▶

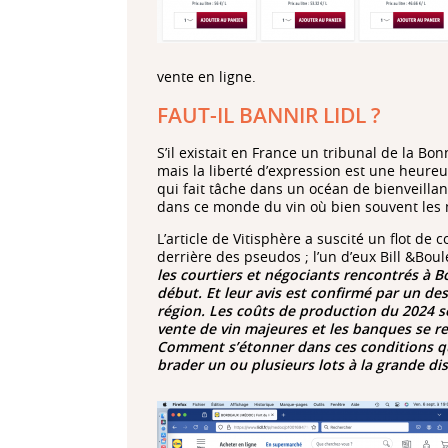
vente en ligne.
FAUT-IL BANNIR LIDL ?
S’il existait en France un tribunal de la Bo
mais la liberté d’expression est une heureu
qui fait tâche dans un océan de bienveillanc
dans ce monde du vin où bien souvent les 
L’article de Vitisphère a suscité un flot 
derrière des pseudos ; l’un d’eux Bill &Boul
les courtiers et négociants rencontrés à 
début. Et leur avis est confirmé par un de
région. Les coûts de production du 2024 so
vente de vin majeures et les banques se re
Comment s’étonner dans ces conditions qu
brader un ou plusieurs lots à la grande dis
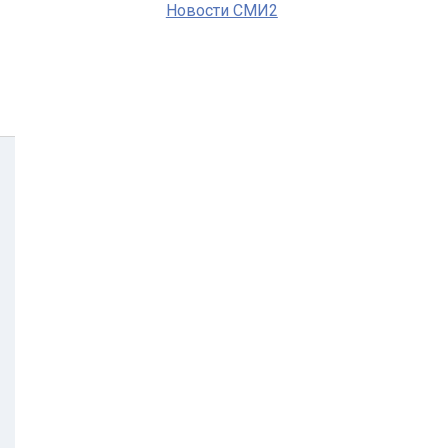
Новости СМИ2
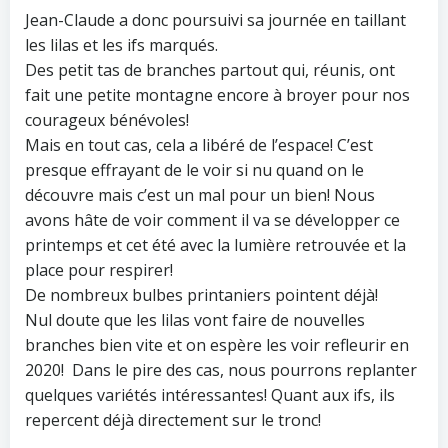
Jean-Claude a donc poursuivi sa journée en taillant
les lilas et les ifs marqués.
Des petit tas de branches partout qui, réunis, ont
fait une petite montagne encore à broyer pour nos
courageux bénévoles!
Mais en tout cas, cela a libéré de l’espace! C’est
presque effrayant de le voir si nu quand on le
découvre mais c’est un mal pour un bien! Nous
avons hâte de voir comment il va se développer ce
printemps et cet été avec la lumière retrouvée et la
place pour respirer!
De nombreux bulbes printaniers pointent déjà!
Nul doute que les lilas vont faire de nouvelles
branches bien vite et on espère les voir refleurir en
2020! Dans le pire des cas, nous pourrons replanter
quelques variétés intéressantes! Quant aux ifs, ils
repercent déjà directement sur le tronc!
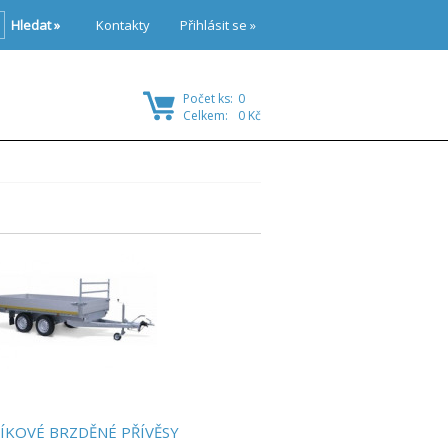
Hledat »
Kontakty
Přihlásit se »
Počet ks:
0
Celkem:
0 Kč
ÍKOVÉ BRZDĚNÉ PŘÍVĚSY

◀

■ Your assignment ■
Print exactly the lines from the one containing "branches bien vite" through the last line of the records, both included, and leave out the pictures.

■ Exercise answer ■
branches bien vite et on espère les voir refleurir en
2020! Dans le pire des cas, nous pourrons replanter
quelques variétés intéressantes! Quant aux ifs, ils
repercent déjà directement sur le tronc!
Hledat »
Kontakty
Přihlásit se »
Počet ks:
0
Celkem:
0 Kč
ÍKOVÉ BRZDĚNÉ PŘÍVĚSY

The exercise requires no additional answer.